Two crewmen were killed when oil vapors ignited and caused a series of explosions on barge B. No. 255 on Oct. 20, 2017, near Port Aransas, Texas.

Investigators for OSHA’s Whistleblower Protection Programs found that the employers’ actions constituted retaliation against the seaman for protected activity under the SPA and would dissuade a seaman from reporting safety issues. Reporting alleged violations of maritime safety laws and regulations, cooperating with safety investigations and furnishing information to the Coast Guard about facts related to any marine casualty resulting in death are protected activities under the SPA.
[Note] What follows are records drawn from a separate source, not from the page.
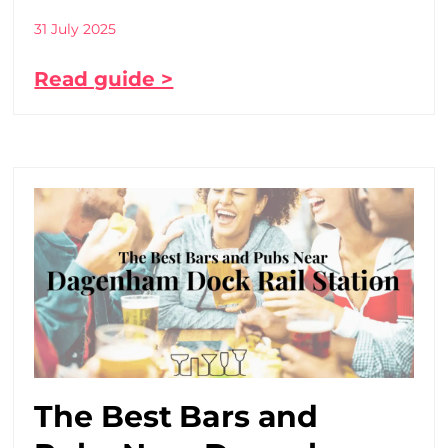
31 July 2025
Read guide >
The Best Bars and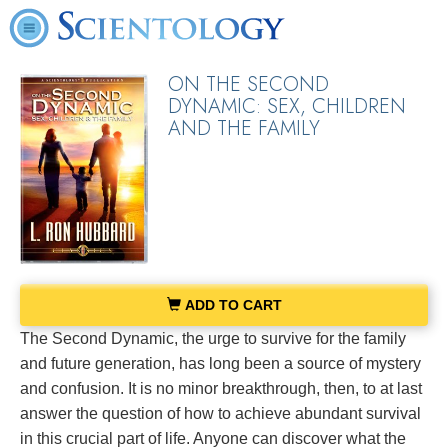
ON THE SECOND
DYNAMIC: SEX, CHILDREN
AND THE FAMILY
ADD TO CART
The Second Dynamic, the urge to survive for the family
and future generation, has long been a source of mystery
and confusion. It is no minor breakthrough, then, to at last
answer the question of how to achieve abundant survival
in this crucial part of life. Anyone can discover what the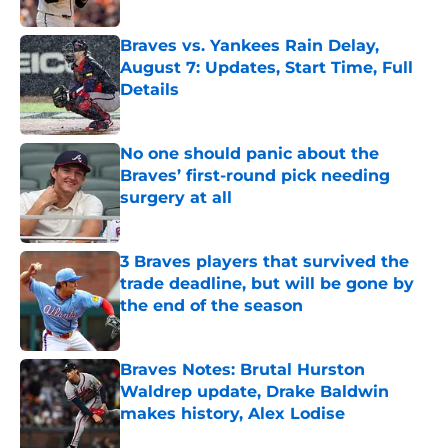
Published by on Invalid Date
Braves vs. Yankees Rain Delay,
August 7: Updates, Start Time, Full
Details
Published by on Invalid Date
No one should panic about the
Braves’ first-round pick needing
surgery at all
Published by on Invalid Date
3 Braves players that survived the
trade deadline, but will be gone by
the end of the season
Published by on Invalid Date
Braves Notes: Brutal Hurston
Waldrep update, Drake Baldwin
makes history, Alex Lodise
Published by on Invalid Date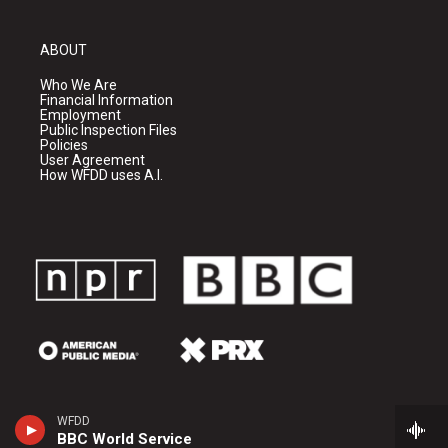
ABOUT
Who We Are
Financial Information
Employment
Public Inspection Files
Policies
User Agreement
How WFDD uses A.I.
WFDD
BBC World Service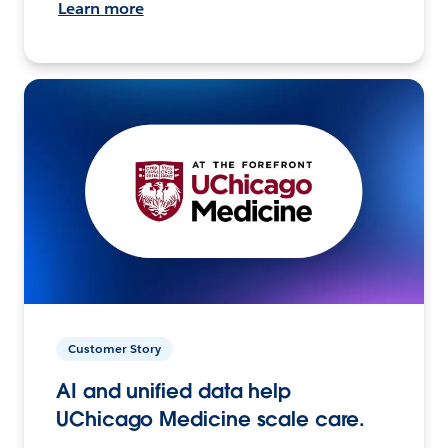
Learn more
Customer Story
AI and unified data help
UChicago Medicine scale care.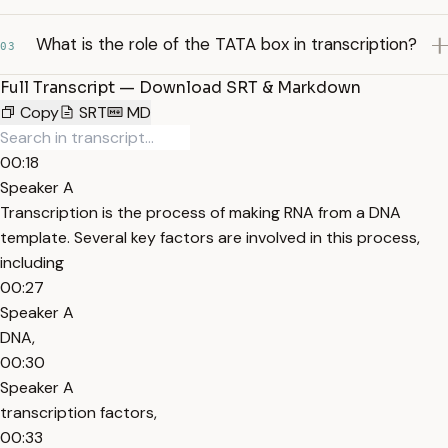
What is the role of the TATA box in transcription?
03
Full Transcript — Download SRT & Markdown
Copy
SRT
MD
00:18
Speaker A
Transcription is the process of making RNA from a DNA
template. Several key factors are involved in this process,
including
00:27
Speaker A
DNA,
00:30
Speaker A
transcription factors,
00:33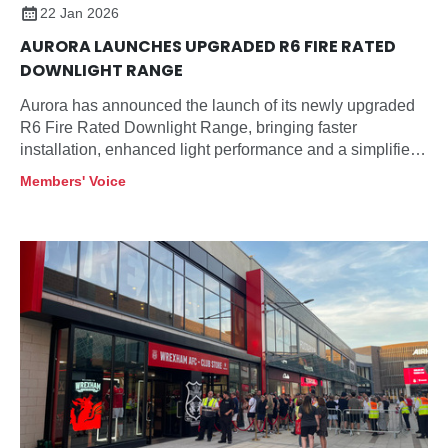
22 Jan 2026
AURORA LAUNCHES UPGRADED R6 FIRE RATED
DOWNLIGHT RANGE
Aurora has announced the launch of its newly upgraded
R6 Fire Rated Downlight Range, bringing faster
installation, enhanced light performance and a simplified
product selection designed specifically for contractors
Members' Voice
and specifiers.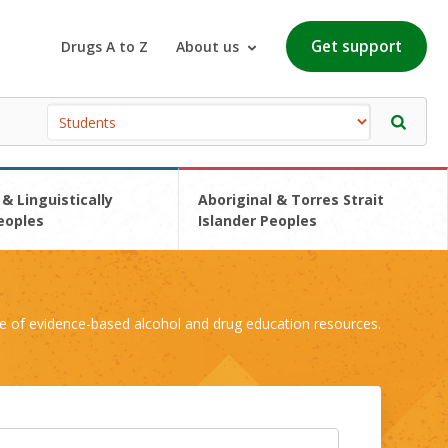
Get support
Drugs A to Z
About us
 & Linguistically
Aboriginal & Torres Strait
eoples
Islander Peoples
e of evidence-based alcohol and drug education resources.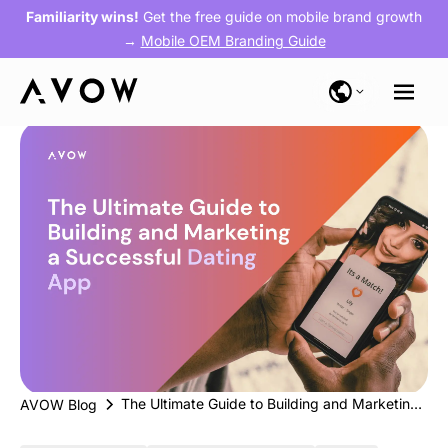
Familiarity wins!
Get the free guide on mobile brand growth
→
Mobile OEM Branding Guide
The Ultimate Guide to Building and Marketing a Successful Dating App
AVOW Blog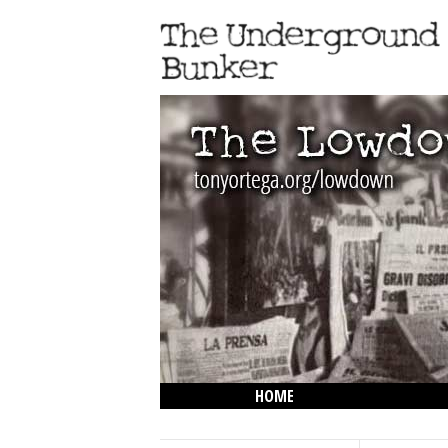
HOME
THE LOWDOWN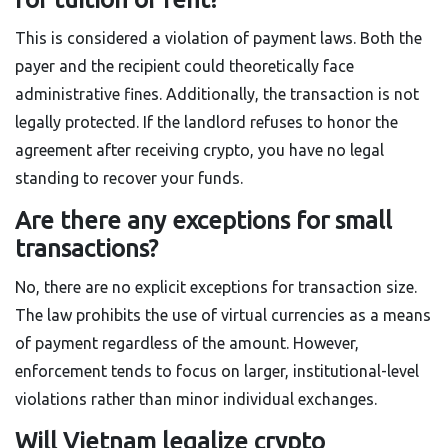
This is considered a violation of payment laws. Both the
payer and the recipient could theoretically face
administrative fines. Additionally, the transaction is not
legally protected. If the landlord refuses to honor the
agreement after receiving crypto, you have no legal
standing to recover your funds.
Are there any exceptions for small
transactions?
No, there are no explicit exceptions for transaction size.
The law prohibits the use of virtual currencies as a means
of payment regardless of the amount. However,
enforcement tends to focus on larger, institutional-level
violations rather than minor individual exchanges.
Will Vietnam legalize crypto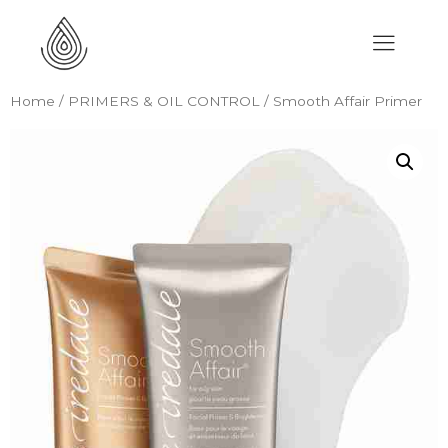
Home
/
PRIMERS & OIL CONTROL
/ Smooth Affair Primer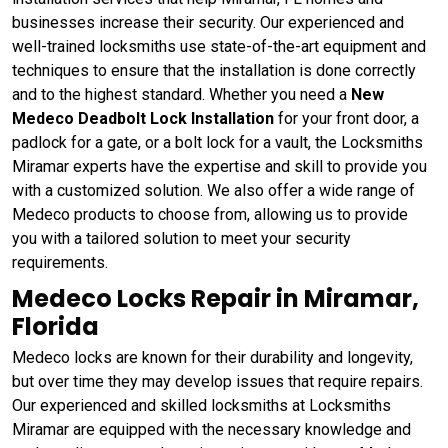
businesses increase their security. Our experienced and
well-trained locksmiths use state-of-the-art equipment and
techniques to ensure that the installation is done correctly
and to the highest standard. Whether you need a
New
Medeco Deadbolt Lock Installation
for your front door, a
padlock for a gate, or a bolt lock for a vault, the Locksmiths
Miramar experts have the expertise and skill to provide you
with a customized solution. We also offer a wide range of
Medeco products to choose from, allowing us to provide
you with a tailored solution to meet your security
requirements.
Medeco Locks Repair in Miramar,
Florida
Medeco locks are known for their durability and longevity,
but over time they may develop issues that require repairs.
Our experienced and skilled locksmiths at Locksmiths
Miramar are equipped with the necessary knowledge and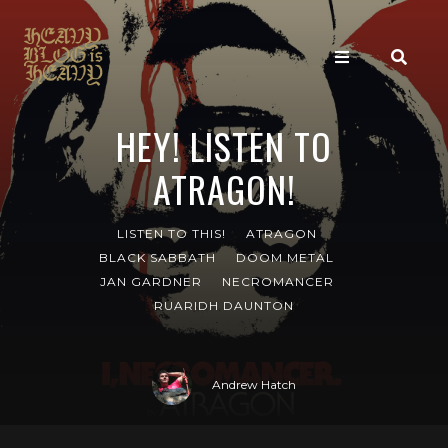
HEY! LISTEN TO
ATRAGON!
LISTEN TO THIS!
ATRAGON
BLACK SABBATH
DOOM METAL
JAN GARDNER
NECROMANCER
RUARIDH DAUNTON
Andrew Hatch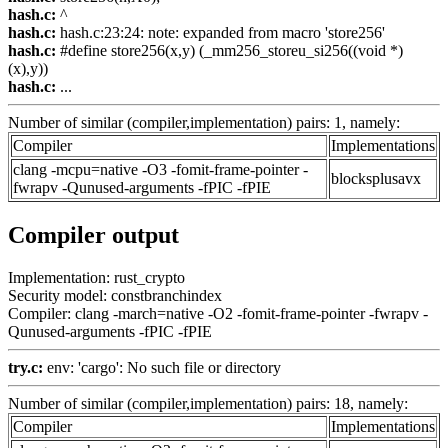
hash.c:
^
hash.c:
hash.c:23:24: note: expanded from macro 'store256'
hash.c:
#define store256(x,y) (_mm256_storeu_si256((void *)
(x),y))
hash.c:
...
Number of similar (compiler,implementation) pairs: 1, namely:
Compiler
Implementations
clang -mcpu=native -O3 -fomit-frame-pointer -
blocksplusavx
fwrapv -Qunused-arguments -fPIC -fPIE
Compiler output
Implementation: rust_crypto
Security model: constbranchindex
Compiler: clang -march=native -O2 -fomit-frame-pointer -fwrapv -
Qunused-arguments -fPIC -fPIE
try.c:
env: 'cargo': No such file or directory
Number of similar (compiler,implementation) pairs: 18, namely:
Compiler
Implementations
“Employers and vessel owners must know and respect that, under the Seaman’s Protection Act, seamen have the right to report safety concerns and cooperate with the U.S. Coast Guard and other safety investigators,” said OSHA Regional Administrator Richard Mendelson in New York. “Failure to recognize these rights can instill a culture of intimidation that could lead to disastrous or deadly consequences for workers.”

Under the agreement, the company must remove any reference to the mariner’s termination and exercising of his rights under the SPA from its files, and provide a neutral reference if contacted by any prospective employer. The employer must train its managers and employees about seamen’s SPA rights and post a notice to seamen about their rights under the SPA.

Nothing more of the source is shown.